September 21, 2014
UCR eyes presidential runoff pact with PRO
Deal would be part of a theoretical second round in 2015; UNEN leaders reject Alliance comparisons
Following statements this week from Radical Party (UCR) officials that seemed to open the door for an electoral deal with Buenos Aires City Mauricio Macri’s centre-right PRO party for the 2015 presidential elections, against the wishes of some of their UNEN Broad Front allies, key Radical figures yesterday nuanced their position by speaking of engaging with PRO during a theoretical presidential run-off.
Radical Party Chairman Ernesto Sanz, one of the UNEN Broad Front’s possible presidential candidates, said yesterday that he expects the Front to make it past the first round of the 2015 presidential elections and that “obviously” a deal with the PRO would be sought to win the run-off. Sanz added that “it’s not on the agenda today. We are focusing on building the Front. We’ll discuss the possibility of adding other groups later.”
UNEN Broad Front members such as Libres del Sur have resisted making a deal with PRO, suggesting that there is not a common political agenda and that the PRO party is too far to the right to make a coalition workable.
Senator Fernando “Pino” Solanas, speaking to La Nación yesterday, suggested that it “would be a gross betrayal” to voters to enter a coalition with PRO, even if doing so improved the UNEN Broad Front’s chances in a presidential runoff.
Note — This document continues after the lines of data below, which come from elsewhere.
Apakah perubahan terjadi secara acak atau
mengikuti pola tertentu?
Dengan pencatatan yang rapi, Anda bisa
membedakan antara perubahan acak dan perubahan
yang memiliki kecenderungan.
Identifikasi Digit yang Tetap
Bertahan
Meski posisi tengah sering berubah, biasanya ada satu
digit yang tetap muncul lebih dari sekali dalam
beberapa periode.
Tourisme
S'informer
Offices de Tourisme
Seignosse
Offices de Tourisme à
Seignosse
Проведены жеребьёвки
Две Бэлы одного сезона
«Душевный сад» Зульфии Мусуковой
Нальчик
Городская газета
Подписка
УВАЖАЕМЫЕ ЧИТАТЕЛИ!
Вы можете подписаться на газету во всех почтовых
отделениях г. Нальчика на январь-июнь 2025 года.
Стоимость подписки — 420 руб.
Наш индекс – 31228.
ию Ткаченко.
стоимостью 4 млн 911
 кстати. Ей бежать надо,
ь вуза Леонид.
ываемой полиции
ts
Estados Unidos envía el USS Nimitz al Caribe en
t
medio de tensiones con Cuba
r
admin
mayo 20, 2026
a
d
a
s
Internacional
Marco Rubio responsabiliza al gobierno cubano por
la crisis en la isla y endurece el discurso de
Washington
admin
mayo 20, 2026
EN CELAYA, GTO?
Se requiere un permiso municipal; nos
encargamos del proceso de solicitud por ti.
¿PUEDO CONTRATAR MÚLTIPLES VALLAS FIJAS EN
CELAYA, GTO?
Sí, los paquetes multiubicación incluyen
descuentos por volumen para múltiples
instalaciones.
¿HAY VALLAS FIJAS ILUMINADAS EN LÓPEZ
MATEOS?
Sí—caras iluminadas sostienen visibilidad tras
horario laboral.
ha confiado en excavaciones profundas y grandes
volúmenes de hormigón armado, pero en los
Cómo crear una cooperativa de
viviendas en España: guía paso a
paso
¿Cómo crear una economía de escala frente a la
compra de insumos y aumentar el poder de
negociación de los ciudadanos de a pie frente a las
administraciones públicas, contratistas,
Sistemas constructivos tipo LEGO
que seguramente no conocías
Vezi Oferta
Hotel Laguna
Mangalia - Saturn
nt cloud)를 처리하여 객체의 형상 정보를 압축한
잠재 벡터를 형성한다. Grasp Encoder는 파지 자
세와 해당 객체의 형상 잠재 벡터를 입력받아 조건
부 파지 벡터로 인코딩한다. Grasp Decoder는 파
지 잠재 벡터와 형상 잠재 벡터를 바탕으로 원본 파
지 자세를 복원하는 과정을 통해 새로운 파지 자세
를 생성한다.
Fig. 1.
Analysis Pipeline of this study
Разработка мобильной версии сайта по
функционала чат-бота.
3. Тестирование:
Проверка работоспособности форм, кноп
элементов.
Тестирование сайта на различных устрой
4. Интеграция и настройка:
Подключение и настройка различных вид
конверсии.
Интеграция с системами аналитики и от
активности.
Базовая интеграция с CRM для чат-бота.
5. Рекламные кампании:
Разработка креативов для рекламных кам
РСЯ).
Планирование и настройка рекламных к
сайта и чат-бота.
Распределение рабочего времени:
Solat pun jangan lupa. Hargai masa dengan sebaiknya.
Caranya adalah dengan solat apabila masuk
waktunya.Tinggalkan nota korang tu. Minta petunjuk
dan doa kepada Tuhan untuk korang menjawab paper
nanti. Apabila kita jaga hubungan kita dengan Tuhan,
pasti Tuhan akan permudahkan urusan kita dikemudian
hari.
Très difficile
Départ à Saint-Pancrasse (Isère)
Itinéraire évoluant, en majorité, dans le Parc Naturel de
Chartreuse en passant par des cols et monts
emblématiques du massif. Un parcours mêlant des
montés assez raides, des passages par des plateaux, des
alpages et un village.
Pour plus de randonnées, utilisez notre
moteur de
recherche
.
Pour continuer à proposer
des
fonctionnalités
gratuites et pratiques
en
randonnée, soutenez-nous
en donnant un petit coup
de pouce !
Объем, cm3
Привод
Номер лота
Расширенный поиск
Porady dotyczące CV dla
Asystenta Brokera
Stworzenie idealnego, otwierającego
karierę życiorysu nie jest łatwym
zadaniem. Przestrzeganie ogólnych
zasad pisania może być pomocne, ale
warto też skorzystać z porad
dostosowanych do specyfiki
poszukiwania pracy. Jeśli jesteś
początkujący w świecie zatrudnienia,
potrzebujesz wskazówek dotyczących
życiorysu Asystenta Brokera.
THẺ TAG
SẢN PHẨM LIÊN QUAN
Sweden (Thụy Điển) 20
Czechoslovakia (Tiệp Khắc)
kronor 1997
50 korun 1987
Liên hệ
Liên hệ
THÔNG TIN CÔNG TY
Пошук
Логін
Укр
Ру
Radical lawmaker José Cano, representing Tucumán province, following a similar line to Sanz’s, said that the UNEN coalition “should not be exclusionary” and that alliances with parties that also adhere to the “principles that have to do with the role of the state, and the UNEN perspective on the things that must be changed so that in Argentina we have positive institutions, policies of state and legal security” should be sought. He added that “it makes sense to find agreements, to open up the UNEN space to other political parties.”
Cano also emphasized the importance of consolidating the UNEN Broad Front, which will be formally launched on Tuesday, and which help establish the programmatic principles that will guide the coalition on the way to the PASO primaries in 2015.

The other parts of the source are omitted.